Description
In this homework, each student will solve their own machine learning problem using one of the
three given datasets and explain the results of 3 different machine learning algorithms. You will
work in groups using several machine learning algorithms.
1. 3 students should form a team, and sign up on the Google Form for one data set (choice
of either 1, 2 or 3). We only allow 15 teams per data set. If there are already 15 teams
signed up for one data set, no more teams can select that. If you have problems forming
a group, please use Piazza to find team members.
Please use the following Google Sheet to sign up your team:
https://docs.google.com/spreadsheets/d/1VKfuFAcerdW2eFAqH2uSkhglTB1eJrcl0BpE0ZLIk8/edit?usp=sharing
2. 40pts For every dataset, you must apply neural networks and decision tree algorithms.

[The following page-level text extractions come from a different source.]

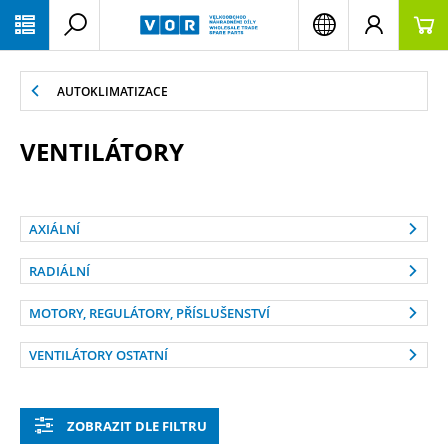
PŘESKOČIT NAVIGACI
AUTOKLIMATIZACE
VENTILÁTORY
AXIÁLNÍ
RADIÁLNÍ
MOTORY, REGULÁTORY, PŘÍSLUŠENSTVÍ
VENTILÁTORY OSTATNÍ
ZOBRAZIT DLE FILTRU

Each member in the team should try one more different machine learning algorithm
that has not been applied by another team member, such that each team runs 5
different prediction algorithms in total.
a. The whole assignment must be implemented in Wolfram/Mathematica. We
recommend using the Mathematica Desktop version on your machine for best
performance. Please use the newest version to ensure everyone can run each
other’s code.
b. Provide a discussion of the problem you are solving, how you set up the data,
comparison of the results from the three learning algorithms.
c. Visualizations of your results including these 3 performance metrics (ROC curve,
accuracy, precision/recall)
d. Explain why you chose the third machine learning algorithm and what
conclusions you were able to prove based on your results
3. 20pts Each student must prepare a video (max. 5 min duration) to present the findings
using a presentation of 3 slides.
4. 35pts Each student must prepare a poster and present it either on July 18 or on July 20.
5. 5pts Each student must prepare 3 true/false or multiple-choice questions that can be
used to assess a student’s knowledge of machine learning techniques used in this
project. We will select the best questions to appear on the final exam.
Data Sets
The following datasets must be separated into test and training data as follows: every 5th
sample belongs to test data, the remaining samples belong to training data.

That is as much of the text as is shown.